# Watch movement holders



## jsud2002 (Nov 7, 2015)

I am thinking of buying a watch movement holder to try my hand at a bit of tinkering but I have noticed that there are a few choices to go with

firstly the cushion type









then I have found these two types



















my question is which do members recommend to buy , are the last two mainly the same thing ?

cheers John


----------



## Guest (Apr 4, 2016)

jsud2002 said:


> I am thinking of buying a watch movement holder to try my hand at a bit of tinkering but I have noticed that there are a few choices to go with
> 
> firstly the cushion type
> 
> ...


 have a look on cousins web site for tools, some are very expensive [ very very very ] others not so, but i think you may get better than ebay IMO, regardless i would go for the metal jaws one, i found nylon tended to slip


----------



## jsud2002 (Nov 7, 2015)

I will have a look cheers @Bruce when are you putting your next order in to Cousins lol :laugh:


----------



## Guest (Apr 4, 2016)

jsud2002 said:


> I will have a look cheers @Bruce when are you putting your next order in to Cousins lol :laugh:


 quite soon :yes:


----------



## gimli (Mar 24, 2016)

You can get all 3 designs from china for under 10$ and they looks just like this one. Quality is good, no issues with them whatsoever.

I use the 2nd one at the moment, the adjustable one. Number 3 actually comes in 2 variants (men and women size). I'd steer away from #1 because if you're working on a movement with dial and hands they will press against the holder and that's not a good thing.


----------



## KevG (Dec 15, 2008)

Metal jaws for movements, nylon are good for cased watches polishing etc.

Kev


----------



## jsud2002 (Nov 7, 2015)

Guess I will be buying a metal one and a nylon one then.
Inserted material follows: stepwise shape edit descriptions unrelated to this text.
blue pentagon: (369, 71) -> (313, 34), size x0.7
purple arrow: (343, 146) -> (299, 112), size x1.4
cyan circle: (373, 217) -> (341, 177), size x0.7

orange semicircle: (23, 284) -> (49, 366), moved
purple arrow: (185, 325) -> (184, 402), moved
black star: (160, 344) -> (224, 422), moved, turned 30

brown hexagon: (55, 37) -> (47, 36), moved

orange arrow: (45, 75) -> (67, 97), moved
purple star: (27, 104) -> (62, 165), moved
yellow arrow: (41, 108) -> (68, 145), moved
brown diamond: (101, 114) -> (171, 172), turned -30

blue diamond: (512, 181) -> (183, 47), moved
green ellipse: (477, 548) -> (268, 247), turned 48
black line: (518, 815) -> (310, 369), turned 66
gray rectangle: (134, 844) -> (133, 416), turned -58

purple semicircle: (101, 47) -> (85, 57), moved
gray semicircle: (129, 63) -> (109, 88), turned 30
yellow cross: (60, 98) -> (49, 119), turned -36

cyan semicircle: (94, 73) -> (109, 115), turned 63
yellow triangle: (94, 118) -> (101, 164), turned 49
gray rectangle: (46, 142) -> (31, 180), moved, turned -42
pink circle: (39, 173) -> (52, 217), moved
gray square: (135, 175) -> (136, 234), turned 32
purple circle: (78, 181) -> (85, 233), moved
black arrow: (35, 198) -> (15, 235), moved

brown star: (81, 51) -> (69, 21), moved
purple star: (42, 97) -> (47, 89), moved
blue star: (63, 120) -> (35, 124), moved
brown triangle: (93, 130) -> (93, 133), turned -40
Cheers for the advice guys


----------



## andyclient (Aug 1, 2009)

The bottom one is really the one for holding just the movement the nylon one is good for holding cases while undoing a tight case back and the cushion could be used for sitting the case on whilst polishing the crystal but again not really suitable for just the movement so not really necessary but have got their uses and the Chinese ones are cheap enough to warrant having


----------